▶ REQUIRED ACTION:
Each entry below must be repeated exactly. Leave the pictures out of it.

Start of Block

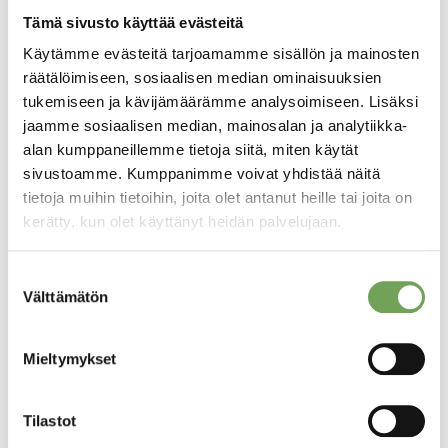
Tämä sivusto käyttää evästeitä
Käytämme evästeitä tarjoamamme sisällön ja mainosten
Laine, Lauri:
Laine, Lauri:
räätälöimiseen, sosiaalisen median ominaisuuksien
Draperia II (2026)
Draperia I (2026)
tukemiseen ja kävijämäärämme analysoimiseen. Lisäksi
250,00
€
250,00
€
jaamme sosiaalisen median, mainosalan ja analytiikka-
alan kumppaneillemme tietoja siitä, miten käytät
Lisää
Lisää
sivustoamme. Kumppanimme voivat yhdistää näitä
ostoskoriin
ostoskoriin
tietoja muihin tietoihin, joita olet antanut heille tai joita on
kerätty, kun olet käyttänyt heidän palvelujaan.
Suostumuksen
Välttämätön
valinta
Mieltymykset
Tilastot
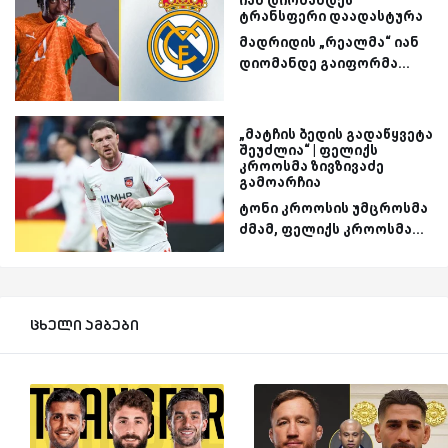
ტრანსფერი დაადასტურა
მადრიდის „რეალმა“ იან
დიომანდე გაიფორმა...
„მატჩის ბედის გადაწყვეტა
შეუძლია“ | ფელიქს
კროოსმა ზივზივაძე
გამოარჩია
ტონი კროოსის უმცროსმა
ძმამ, ფელიქს კროოსმა...
ცხელი ამბები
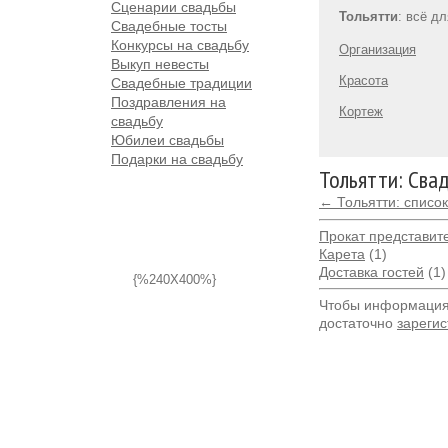
Сценарии свадьбы
Тольятти
: всё д
Свадебные тосты
Конкурсы на свадьбу
Организация
Выкуп невесты
Красота
Свадебные традиции
Поздравления на
Кортеж
свадьбу
Юбилеи свадьбы
Подарки на свадьбу
Тольятти: Сва
← Тольятти: списо
Прокат представит
Карета
(1)
Доставка гостей
(1)
{%240X400%}
Чтобы информация 
достаточно
зарегис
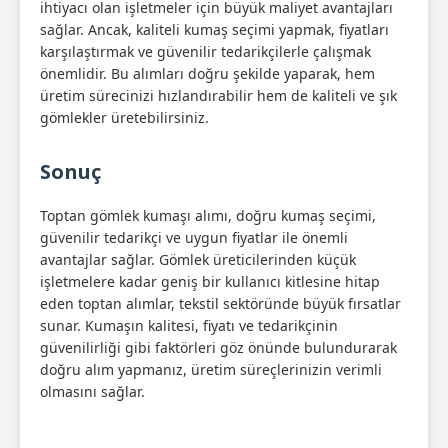
ihtiyacı olan işletmeler için büyük maliyet avantajları
sağlar. Ancak, kaliteli kumaş seçimi yapmak, fiyatları
karşılaştırmak ve güvenilir tedarikçilerle çalışmak
önemlidir. Bu alımları doğru şekilde yaparak, hem
üretim sürecinizi hızlandırabilir hem de kaliteli ve şık
gömlekler üretebilirsiniz.
Sonuç
Toptan gömlek kumaşı alımı, doğru kumaş seçimi,
güvenilir tedarikçi ve uygun fiyatlar ile önemli
avantajlar sağlar. Gömlek üreticilerinden küçük
işletmelere kadar geniş bir kullanıcı kitlesine hitap
eden toptan alımlar, tekstil sektöründe büyük fırsatlar
sunar. Kumaşın kalitesi, fiyatı ve tedarikçinin
güvenilirliği gibi faktörleri göz önünde bulundurarak
doğru alım yapmanız, üretim süreçlerinizin verimli
olmasını sağlar.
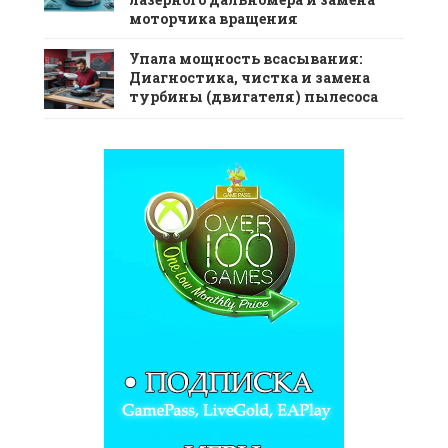
моторчика вращения
Упала мощность всасывания:
Диагностика, чистка и замена
турбины (двигателя) пылесоса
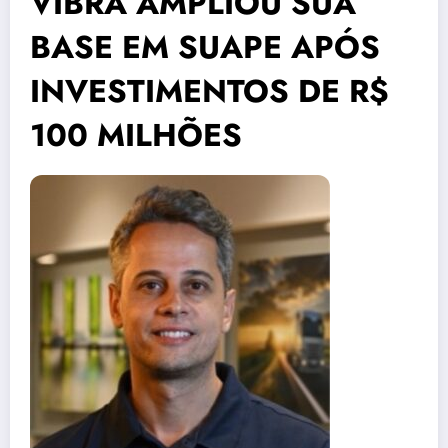
VIBRA AMPLIOU SUA
BASE EM SUAPE APÓS
INVESTIMENTOS DE R$
100 MILHÕES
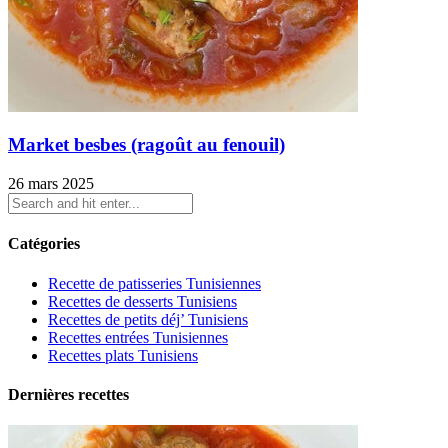
Market besbes (ragoût au fenouil)
26 mars 2025
Catégories
Recette de patisseries Tunisiennes
Recettes de desserts Tunisiens
Recettes de petits déj’ Tunisiens
Recettes entrées Tunisiennes
Recettes plats Tunisiens
Dernières recettes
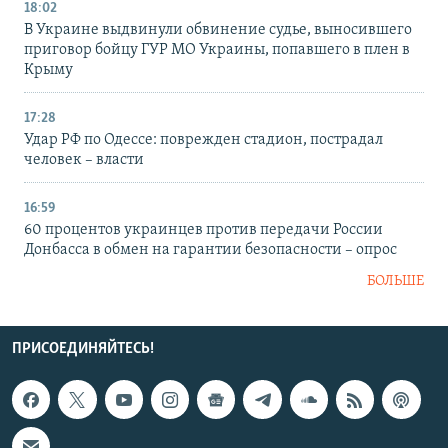
18:02
В Украине выдвинули обвинение судье, выносившего
приговор бойцу ГУР МО Украины, попавшего в плен в
Крыму
17:28
Удар РФ по Одессе: поврежден стадион, пострадал
человек – власти
16:59
60 процентов украинцев против передачи России
Донбасса в обмен на гарантии безопасности – опрос
БОЛЬШЕ
ПРИСОЕДИНЯЙТЕСЬ!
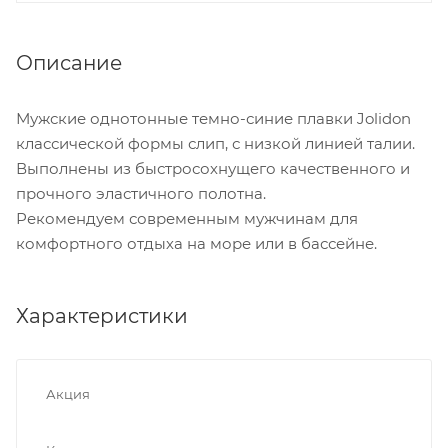
Описание
Мужские однотонные темно-синие плавки Jolidon
классической формы слип, с низкой линией талии.
Выполнены из быстросохнущего качественного и
прочного эластичного полотна.
Рекомендуем современным мужчинам для
комфортного отдыха на море или в бассейне.
Характеристики
Акция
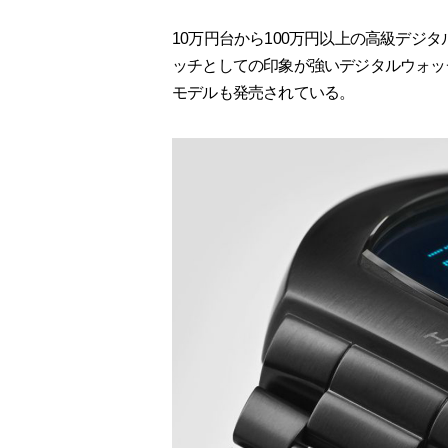
10万円台から100万円以上の高級デジ
ッチとしての印象が強いデジタルウォッ
モデルも発売されている。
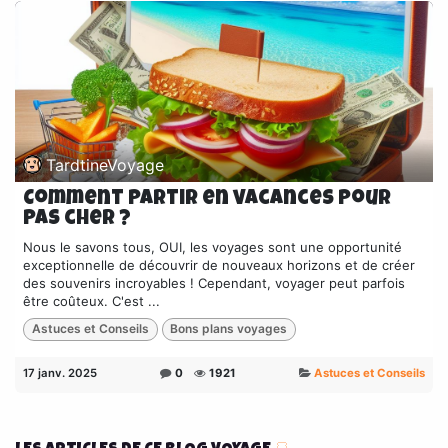
TardtineVoyage
Comment partir en vacances pour
pas cher ?
Nous le savons tous, OUI, les voyages sont une opportunité
exceptionnelle de découvrir de nouveaux horizons et de créer
des souvenirs incroyables ! Cependant, voyager peut parfois
être coûteux. C'est ...
Astuces et Conseils
Bons plans voyages
17 janv. 2025
0
1921
Astuces et Conseils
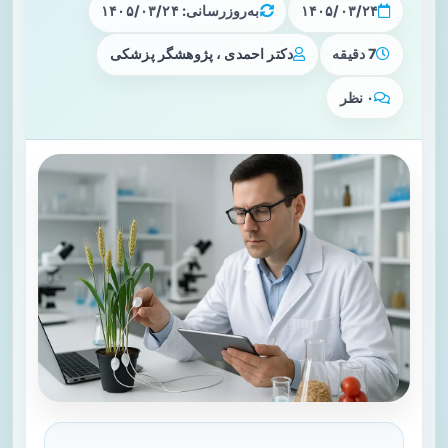
۱۴۰۵/۰۳/۲۴
به‌روزرسانی: ۱۴۰۵/۰۳/۲۴
7 دقیقه
دکتر احمدی ، پژوهشگر پزشکی
۰ نظر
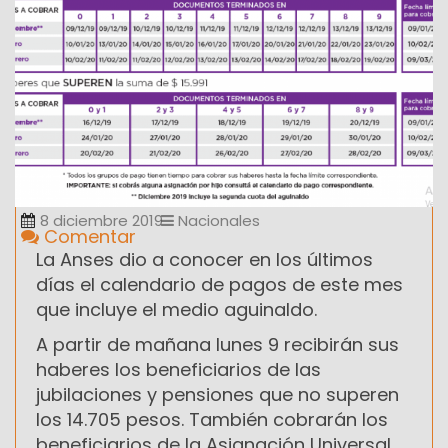
8 diciembre 2019
Nacionales
Comentar
La Anses dio a conocer en los últimos
días el calendario de pagos de este mes
que incluye el medio aguinaldo.
A partir de mañana lunes 9 recibirán sus
haberes los beneficiarios de las
jubilaciones y pensiones que no superen
los 14.705 pesos. También cobrarán los
beneficiarios de la Asignación Universal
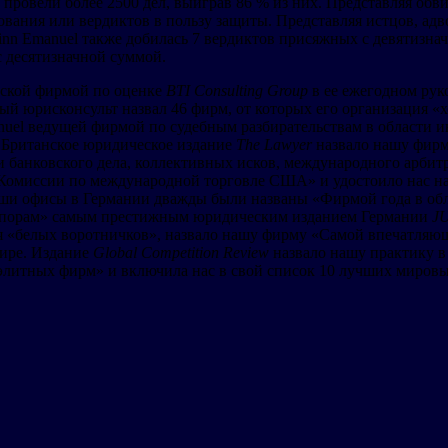
ровели более 2500 дел, выиграв 86 % из них. Представляя обв
ования или вердиктов в пользу защиты. Представляя истцов, ад
n Emanuel также добилась 7 вердиктов присяжных с девятизначн
с десятизначной суммой.
еской фирмой по оценке
BTI Consulting Group
в ее ежегодном ру
атный юрисконсульт назвал 46 фирм, от которых его организация «
nuel ведущей фирмой по судебным разбирательствам в области 
 Британское юридическое издание
The Lawyer
назвало нашу фир
 банковского дела, коллективных исков, международного арбит
 Комиссии по международной торговле США» и удостоило нас на
ши офисы в Германии дважды были названы «Фирмой года в обл
 спорам» самым престижным юридическим изданием Германии
J
я «белых воротничков», назвало нашу фирму «Самой впечатляю
мире. Издание
Global Competition Review
назвало нашу практику в
 элитных фирм» и включила нас в свой список 10 лучших мировы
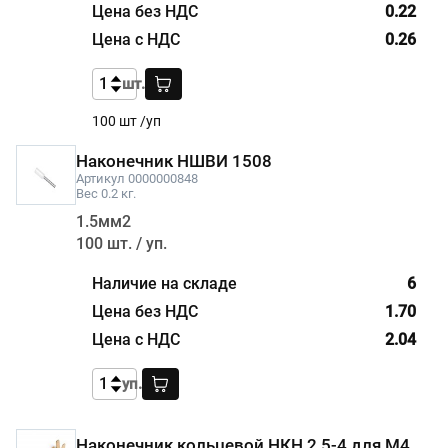
0.22
0.26
шт.
100 шт /уп
Наконечник НШВИ 1508
Артикул 0000000848
Вес 0.2 кг.
1.5мм2
100 шт. / уп.
6
1.70
2.04
уп.
Наконечник кольцевой НКН 2,5-4 для М4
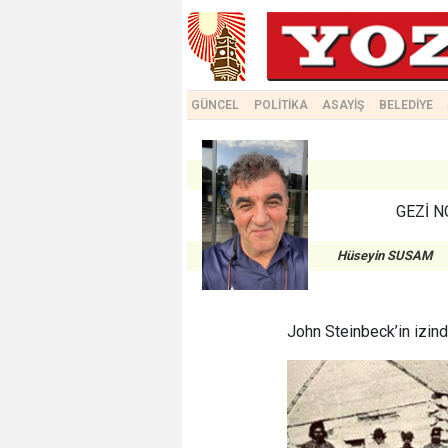
GÜNCEL
POLİTİKA
ASAYİŞ
BELEDİYE
GEZİ N
Hüseyin SUSAM
John Steinbeck’in izind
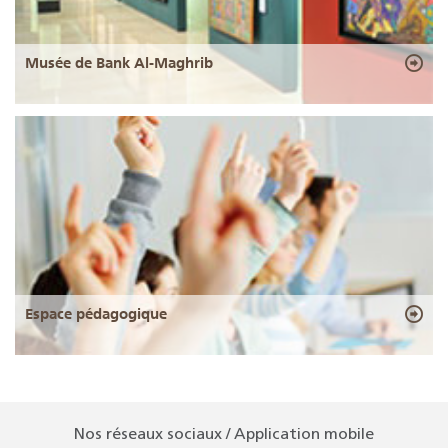
Musée de Bank Al-Maghrib
Espace pédagogique
Nos réseaux sociaux / Application mobile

End of Block

▶ RESPONSE TO THIS EXERCISE:
Tämä sivusto käyttää evästeitä
Käytämme evästeitä tarjoamamme sisällön ja mainosten
Laine, Lauri:
Laine, Lauri:
räätälöimiseen, sosiaalisen median ominaisuuksien
Draperia II (2026)
Draperia I (2026)
tukemiseen ja kävijämäärämme analysoimiseen. Lisäksi
250,00
€
250,00
€
jaamme sosiaalisen median, mainosalan ja analytiikka-
alan kumppaneillemme tietoja siitä, miten käytät
Lisää
Lisää
sivustoamme. Kumppanimme voivat yhdistää näitä
ostoskoriin
ostoskoriin
tietoja muihin tietoihin, joita olet antanut heille tai joita on
kerätty, kun olet käyttänyt heidän palvelujaan.
Suostumuksen
Välttämätön
valinta
Mieltymykset
Tilastot
ტრანსფერი დაადასტურა
მადრიდის „რეალმა“ იან
დიომანდე გაიფორმა...
„მატჩის ბედის გადაწყვეტა
შეუძლია“ | ფელიქს
კროოსმა ზივზივაძე
გამოარჩია
ტონი კროოსის უმცროსმა
ძმამ, ფელიქს კროოსმა...
ცხელი ამბები
Сценарии свадьбы
Тольятти
: всё д
Свадебные тосты
Конкурсы на свадьбу
Организация
Выкуп невесты
Красота
Свадебные традиции
Поздравления на
Кортеж
свадьбу
Юбилеи свадьбы
Подарки на свадьбу
Тольятти: Сва
← Тольятти: списо
Прокат представит
Карета
(1)
Доставка гостей
(1)
{%240X400%}
Чтобы информация 
достаточно
зарегис
ihtiyacı olan işletmeler için büyük maliyet avantajları
sağlar. Ancak, kaliteli kumaş seçimi yapmak, fiyatları
karşılaştırmak ve güvenilir tedarikçilerle çalışmak
önemlidir. Bu alımları doğru şekilde yaparak, hem
üretim sürecinizi hızlandırabilir hem de kaliteli ve şık
gömlekler üretebilirsiniz.
Sonuç
Toptan gömlek kumaşı alımı, doğru kumaş seçimi,
güvenilir tedarikçi ve uygun fiyatlar ile önemli
avantajlar sağlar. Gömlek üreticilerinden küçük
işletmelere kadar geniş bir kullanıcı kitlesine hitap
eden toptan alımlar, tekstil sektöründe büyük fırsatlar
sunar. Kumaşın kalitesi, fiyatı ve tedarikçinin
güvenilirliği gibi faktörleri göz önünde bulundurarak
doğru alım yapmanız, üretim süreçlerinizin verimli
olmasını sağlar.
моторчика вращения
Упала мощность всасывания:
Диагностика, чистка и замена
турбины (двигателя) пылесоса
VIBRA AMPLIOU SUA
BASE EM SUAPE APÓS
INVESTIMENTOS DE R$
100 MILHÕES
Market besbes (ragoût au fenouil)
26 mars 2025
Catégories
Recette de patisseries Tunisiennes
Recettes de desserts Tunisiens
Recettes de petits déj’ Tunisiens
Recettes entrées Tunisiennes
Recettes plats Tunisiens
Dernières recettes
18:02
В Украине выдвинули обвинение судье, выносившего
приговор бойцу ГУР МО Украины, попавшего в плен в
Крыму
17:28
Удар РФ по Одессе: поврежден стадион, пострадал
человек – власти
16:59
60 процентов украинцев против передачи России
Донбасса в обмен на гарантии безопасности – опрос
БОЛЬШЕ
ПРИСОЕДИНЯЙТЕСЬ!
Описание
Мужские однотонные темно-синие плавки Jolidon
классической формы слип, с низкой линией талии.
Выполнены из быстросохнущего качественного и
прочного эластичного полотна.
Рекомендуем современным мужчинам для
комфортного отдыха на море или в бассейне.
Характеристики
Акция
10万円台から100万円以上の高級デジ
ッチとしての印象が強いデジタルウォッ
モデルも発売されている。
TardtineVoyage
Comment partir en vacances pour
pas cher ?
Nous le savons tous, OUI, les voyages sont une opportunité
exceptionnelle de découvrir de nouveaux horizons et de créer
des souvenirs incroyables ! Cependant, voyager peut parfois
être coûteux. C'est ...
Astuces et Conseils
Bons plans voyages
17 janv. 2025
0
1921
Astuces et Conseils
۱۴۰۵/۰۳/۲۴
به‌روزرسانی: ۱۴۰۵/۰۳/۲۴
7 دقیقه
دکتر احمدی ، پژوهشگر پزشکی
۰ نظر
8 diciembre 2019
Nacionales
Comentar
La Anses dio a conocer en los últimos
días el calendario de pagos de este mes
que incluye el medio aguinaldo.
A partir de mañana lunes 9 recibirán sus
haberes los beneficiarios de las
jubilaciones y pensiones que no superen
los 14.705 pesos. También cobrarán los
beneficiarios de la Asignación Universal
ровели более 2500 дел, выиграв 86 % из них. Представляя обв
ования или вердиктов в пользу защиты. Представляя истцов, ад
n Emanuel также добилась 7 вердиктов присяжных с девятизначн
с десятизначной суммой.
еской фирмой по оценке
BTI Consulting Group
в ее ежегодном ру
атный юрисконсульт назвал 46 фирм, от которых его организация «
nuel ведущей фирмой по судебным разбирательствам в области 
 Британское юридическое издание
The Lawyer
назвало нашу фир
 банковского дела, коллективных исков, международного арбит
 Комиссии по международной торговле США» и удостоило нас на
ши офисы в Германии дважды были названы «Фирмой года в обл
 спорам» самым престижным юридическим изданием Германии
J
я «белых воротничков», назвало нашу фирму «Самой впечатляю
мире. Издание
Global Competition Review
назвало нашу практику в
 элитных фирм» и включила нас в свой список 10 лучших мировы
0.22
0.26
шт.
100 шт /уп
Наконечник НШВИ 1508
Артикул 0000000848
Вес 0.2 кг.
1.5мм2
100 шт. / уп.
6
1.70
2.04
уп.
Наконечник кольцевой НКН 2,5-4 для М4
GÜNCEL
POLİTİKA
ASAYİŞ
BELEDİYE
GEZİ N
Hüseyin SUSAM
John Steinbeck’in izind
Musée de Bank Al-Maghrib
Espace pédagogique
Nos réseaux sociaux / Application mobile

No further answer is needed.